▸ TASK DIRECTIONS
Scan the entries that follow and copy out every line containing "coin".

▸ DATA FOR REVIEW
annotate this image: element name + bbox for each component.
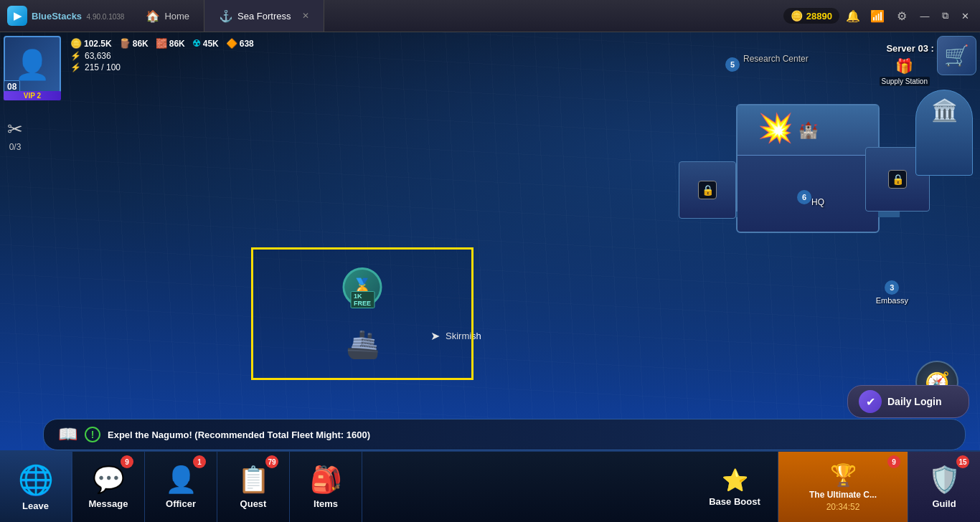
hq-number: 6 [797,190,811,204]
tab-home-label: Home [164,11,189,22]
bluestacks-logo: ▶ BlueStacks 4.90.0.1038 [0,6,131,26]
food-value: 86K [169,39,185,49]
title-bar-right: 🪙 28890 🔔 📶 ⚙ — ⧉ ✕ [783,5,980,27]
food-icon: 🧱 [156,38,167,49]
lock-icon: 🔒 [698,181,717,199]
message-badge: 9 [121,455,133,468]
message-button[interactable]: 9 💬 Message [72,452,144,522]
guild-label: Guild [932,498,956,509]
embassy-number: 3 [885,280,899,295]
officer-icon: 👤 [165,465,197,495]
token-icon: 🏅 1K FREE [343,267,382,307]
gold-icon: 🪙 [70,38,82,49]
hq-label: HQ [811,197,824,207]
dome-icon: 🏛️ [931,98,958,123]
tools-count: 0/3 [9,142,22,152]
bottom-navigation: 🌐 Leave 9 💬 Message 1 👤 Officer 79 📋 Que… [0,450,980,522]
energy-value: 215 / 100 [85,62,121,72]
token-badge: 1K FREE [350,291,374,308]
power-value: 63,636 [85,51,111,61]
message-icon: 💬 [93,465,125,495]
oil-value: 45K [203,39,219,49]
quest-book-icon: 📖 [58,425,77,444]
coin-amount: 28890 [806,11,832,22]
left-platform: 🔒 [679,161,736,219]
power-stat: ⚡ 63,636 [70,51,254,61]
minimize-button[interactable]: — [915,6,934,25]
resources-row: 🪙 102.5K 🪵 86K 🧱 86K ☢ 45K [70,38,254,49]
avatar-image: 👤 [14,48,50,82]
oil-icon: ☢ [192,38,201,49]
avatar-container[interactable]: 👤 08 VIP 2 [4,36,65,100]
daily-login-button[interactable]: ✔ Daily Login [847,385,969,418]
bs-logo-icon: ▶ [7,6,27,26]
dome-building: 🏛️ [915,90,973,176]
gold-resource: 🪙 102.5K [70,38,112,49]
settings-icon[interactable]: ⚙ [891,5,913,27]
player-panel: 👤 08 VIP 2 🪙 102.5K 🪵 86K 🧱 [4,36,254,100]
food-resource: 🧱 86K [156,38,185,49]
game-area: 👤 08 VIP 2 🪙 102.5K 🪵 86K 🧱 [0,32,980,522]
embassy-area: 3 Embassy [876,280,908,305]
right-arm [878,212,900,217]
events-badge: 9 [887,455,900,468]
title-bar: ▶ BlueStacks 4.90.0.1038 🏠 Home ⚓ Sea Fo… [0,0,980,32]
items-label: Items [314,498,338,509]
base-boost-label: Base Boost [709,496,760,507]
items-button[interactable]: 🎒 Items [290,452,362,522]
quest-button[interactable]: 79 📋 Quest [217,452,289,522]
coin-display: 🪙 28890 [783,8,839,24]
embassy-label: Embassy [876,296,908,305]
right-lock-icon: 🔒 [888,170,907,189]
ingame-coin-icon: 🔶 [226,38,237,49]
window-controls: — ⧉ ✕ [915,6,974,25]
boost-star-icon: ⭐ [722,468,748,493]
close-button[interactable]: ✕ [956,6,974,25]
tab-game-label: Sea Fortress [237,11,291,22]
energy-icon: ⚡ [70,62,81,72]
coin-icon: 🪙 [791,10,803,22]
tab-sea-fortress[interactable]: ⚓ Sea Fortress ✕ [204,0,324,32]
oil-resource: ☢ 45K [192,38,219,49]
quest-alert-icon: ! [85,427,100,442]
officer-badge: 1 [193,455,206,468]
vip-badge: VIP 2 [4,91,61,100]
officer-label: Officer [166,498,196,509]
events-title: The Ultimate C... [809,490,877,500]
highlight-box[interactable]: 🏅 1K FREE 🚢 [251,247,473,380]
notification-icon[interactable]: 🔔 [842,5,864,27]
bs-version: 4.90.0.1038 [87,13,125,21]
leave-button[interactable]: 🌐 Leave [0,452,72,522]
nav-spacer [362,452,692,522]
close-tab-icon[interactable]: ✕ [302,11,309,21]
items-icon: 🎒 [310,465,342,495]
guild-icon: 🛡️ [928,465,961,495]
events-button[interactable]: 9 🏆 The Ultimate C... 20:34:52 [778,452,908,522]
globe-icon: 🌐 [18,463,54,497]
restore-button[interactable]: ⧉ [936,6,954,25]
base-boost-button[interactable]: ⭐ Base Boost [692,452,778,522]
tab-home[interactable]: 🏠 Home [131,0,204,32]
quest-text: Expel the Nagumo! (Recommended Total Fle… [108,430,370,440]
daily-login-icon: ✔ [859,390,882,413]
player-stats: 🪙 102.5K 🪵 86K 🧱 86K ☢ 45K [70,38,254,72]
wood-icon: 🪵 [119,38,131,49]
coin-resource: 🔶 638 [226,38,254,49]
leave-label: Leave [22,500,49,511]
wood-resource: 🪵 86K [119,38,149,49]
daily-login-label: Daily Login [887,396,941,407]
coin-value: 638 [240,39,254,49]
home-icon: 🏠 [146,9,160,23]
quest-icon: 📋 [237,465,270,495]
signal-icon: 📶 [867,5,888,27]
left-tools-panel[interactable]: ✂ 0/3 [7,118,23,152]
officer-button[interactable]: 1 👤 Officer [145,452,217,522]
secondary-stats: ⚡ 63,636 ⚡ 215 / 100 [70,51,254,72]
ship-icon: 🚢 [346,328,380,360]
events-timer: 20:34:52 [826,502,860,512]
base-structure: 🏰 🔒 🔒 HQ 6 💥 3 Embassy [679,90,930,305]
events-trophy-icon: 🏆 [830,462,857,488]
guild-button[interactable]: 15 🛡️ Guild [908,452,980,522]
free-token[interactable]: 🏅 1K FREE [343,267,382,307]
quest-badge: 79 [265,455,278,468]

▸ TASK OUTPUT
coin-amount: 28890 [806,11,832,22]
coin-display: 🪙 28890 [783,8,839,24]
ingame-coin-icon: 🔶 [226,38,237,49]
coin-icon: 🪙 [791,10,803,22]
coin-resource: 🔶 638 [226,38,254,49]
coin-value: 638 [240,39,254,49]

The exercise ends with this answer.